Less: Noncontrolling interest
 
600

Total purchase consideration
 
$
600



Customer relationship assets represent the value of the long-term strategic relationship the business has with its significant customers, which we are amortizing over 25 years. The assets were valued using an income approach, specifically the "multi-period excess earnings" method, which identifies an estimated stream of revenues and expenses for a particular group of assets from which deductions of portions of the projected economic benefits, attributable to assets other than the subject asset (contributory assets), are deducted in order to isolate the prospective earnings of the subject asset. This value is considered a level 3 measurement under the GAAP fair value hierarchy. Key assumptions used in the valuation of customer relationships include: (1) a rate of return of 10 percent and (2) an attrition rate of 3 percent. Technology assets primarily represent the associated patents and know how related to the Endurant and Procision next generation automated transmissions, which we are amortizing over 15 years. These assets were valued using the "relief-from-royalty" method, which is a combination of both the income approach and market approach that values a subject asset based on an estimate of the "relief" from the royalty expense that would be incurred if the subject asset were licensed from a third party. Key assumptions impacting this value include: (1) a market royalty rate of 5 percent, (2) a rate of return of 10 percent and (3) an economic depreciation rate of 7.5 percent. This value is considered a level 3 measurement under the GAAP fair value hierarchy. Annual amortization of the intangible assets for the next 5 years is expected to approximate $28 million.

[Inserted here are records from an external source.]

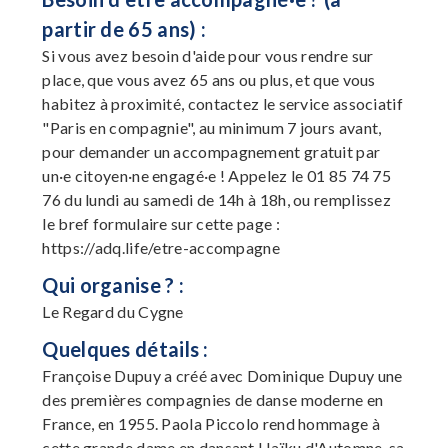
partir de 65 ans) :
Si vous avez besoin d'aide pour vous rendre sur
place, que vous avez 65 ans ou plus, et que vous
habitez à proximité, contactez le service associatif
"Paris en compagnie", au minimum 7 jours avant,
pour demander un accompagnement gratuit par
un·e citoyen·ne engagé·e ! Appelez le 01 85 74 75
76 du lundi au samedi de 14h à 18h, ou remplissez
le bref formulaire sur cette page :
https://adq.life/etre-accompagne
Qui organise ? :
Le Regard du Cygne
Quelques détails :
Françoise Dupuy a créé avec Dominique Dupuy une
des premières compagnies de danse moderne en
France, en 1955. Paola Piccolo rend hommage à
cette grande dame en dansant Haïku d'Automne, sa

Goodwill was determined based on the residual difference between the fair value of consideration transferred and the value assigned to tangible and intangible assets and liabilities. Approximately $31 million of the goodwill is deductible for tax purposes. Among the factors contributing to a purchase price resulting in the recognition of goodwill is the ability to integrate and optimize the engine and transmission development to deliver the world’s best power train, to realize synergies in service and aftermarket growth and to utilize our strength in international markets where automated transmission adoption rates are very low.
Included in our 2017 results were revenues of $164 million and a net loss of $11 million related to this joint venture.